=== Supplied records ===

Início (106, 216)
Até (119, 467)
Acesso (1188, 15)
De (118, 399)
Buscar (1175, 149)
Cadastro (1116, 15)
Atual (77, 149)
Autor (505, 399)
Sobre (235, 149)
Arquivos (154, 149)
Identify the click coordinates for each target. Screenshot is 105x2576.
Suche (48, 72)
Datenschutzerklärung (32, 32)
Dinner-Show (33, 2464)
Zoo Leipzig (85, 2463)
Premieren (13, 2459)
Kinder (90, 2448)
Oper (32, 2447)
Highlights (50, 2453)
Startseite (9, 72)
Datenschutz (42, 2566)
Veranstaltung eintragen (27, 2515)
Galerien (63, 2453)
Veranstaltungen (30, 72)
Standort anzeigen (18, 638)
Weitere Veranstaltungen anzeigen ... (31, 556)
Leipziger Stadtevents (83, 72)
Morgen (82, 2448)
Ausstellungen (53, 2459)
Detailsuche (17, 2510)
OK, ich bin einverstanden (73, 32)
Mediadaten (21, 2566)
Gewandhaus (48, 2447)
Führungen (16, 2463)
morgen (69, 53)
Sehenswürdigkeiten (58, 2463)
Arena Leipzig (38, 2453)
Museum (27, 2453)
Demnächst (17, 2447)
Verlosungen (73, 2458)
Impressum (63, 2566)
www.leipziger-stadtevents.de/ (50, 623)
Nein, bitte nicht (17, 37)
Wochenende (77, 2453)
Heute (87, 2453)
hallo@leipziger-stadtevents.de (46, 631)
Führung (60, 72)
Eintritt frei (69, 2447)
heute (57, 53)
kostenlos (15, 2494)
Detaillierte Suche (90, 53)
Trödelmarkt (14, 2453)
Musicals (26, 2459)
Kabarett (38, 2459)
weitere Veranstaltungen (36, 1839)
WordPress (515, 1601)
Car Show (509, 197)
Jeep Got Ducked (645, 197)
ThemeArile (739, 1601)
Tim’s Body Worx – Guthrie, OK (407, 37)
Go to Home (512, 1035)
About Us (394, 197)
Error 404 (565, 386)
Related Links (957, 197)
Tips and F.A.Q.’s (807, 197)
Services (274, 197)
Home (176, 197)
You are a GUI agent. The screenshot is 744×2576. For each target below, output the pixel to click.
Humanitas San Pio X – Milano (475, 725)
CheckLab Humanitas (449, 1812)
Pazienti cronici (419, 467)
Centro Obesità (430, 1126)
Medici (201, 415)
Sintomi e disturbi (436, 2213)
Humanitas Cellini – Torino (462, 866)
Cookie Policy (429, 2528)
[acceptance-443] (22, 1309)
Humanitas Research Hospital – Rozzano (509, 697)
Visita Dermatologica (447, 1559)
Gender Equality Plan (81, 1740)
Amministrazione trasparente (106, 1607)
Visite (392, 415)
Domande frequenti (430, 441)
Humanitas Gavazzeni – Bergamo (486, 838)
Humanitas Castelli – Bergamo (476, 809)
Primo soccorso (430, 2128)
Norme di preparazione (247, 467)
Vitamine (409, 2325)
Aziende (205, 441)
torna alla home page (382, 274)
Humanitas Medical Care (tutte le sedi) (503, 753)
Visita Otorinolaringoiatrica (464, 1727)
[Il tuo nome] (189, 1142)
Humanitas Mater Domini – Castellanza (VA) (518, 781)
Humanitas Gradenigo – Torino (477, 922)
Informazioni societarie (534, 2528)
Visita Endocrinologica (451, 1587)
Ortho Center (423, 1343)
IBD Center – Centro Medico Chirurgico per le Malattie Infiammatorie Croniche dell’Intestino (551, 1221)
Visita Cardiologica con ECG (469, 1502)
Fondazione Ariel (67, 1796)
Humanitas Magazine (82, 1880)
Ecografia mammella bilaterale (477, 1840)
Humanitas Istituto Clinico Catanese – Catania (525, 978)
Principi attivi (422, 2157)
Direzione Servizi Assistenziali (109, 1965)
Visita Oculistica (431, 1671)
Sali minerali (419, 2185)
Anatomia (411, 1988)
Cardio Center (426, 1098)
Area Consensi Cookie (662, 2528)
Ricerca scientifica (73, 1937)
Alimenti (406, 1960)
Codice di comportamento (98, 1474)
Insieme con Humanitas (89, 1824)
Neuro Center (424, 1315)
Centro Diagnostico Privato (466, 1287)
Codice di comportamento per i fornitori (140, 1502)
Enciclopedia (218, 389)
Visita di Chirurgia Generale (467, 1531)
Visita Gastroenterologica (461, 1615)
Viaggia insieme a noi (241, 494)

===

What to work on.
From the listing above, return every line that carries the string "each".

Result.
Identify the click coordinates for each target. Screenshot is 105x2576.
You are a GUI agent. The screenshot is 744×2576. For each target below, output the pixel to click.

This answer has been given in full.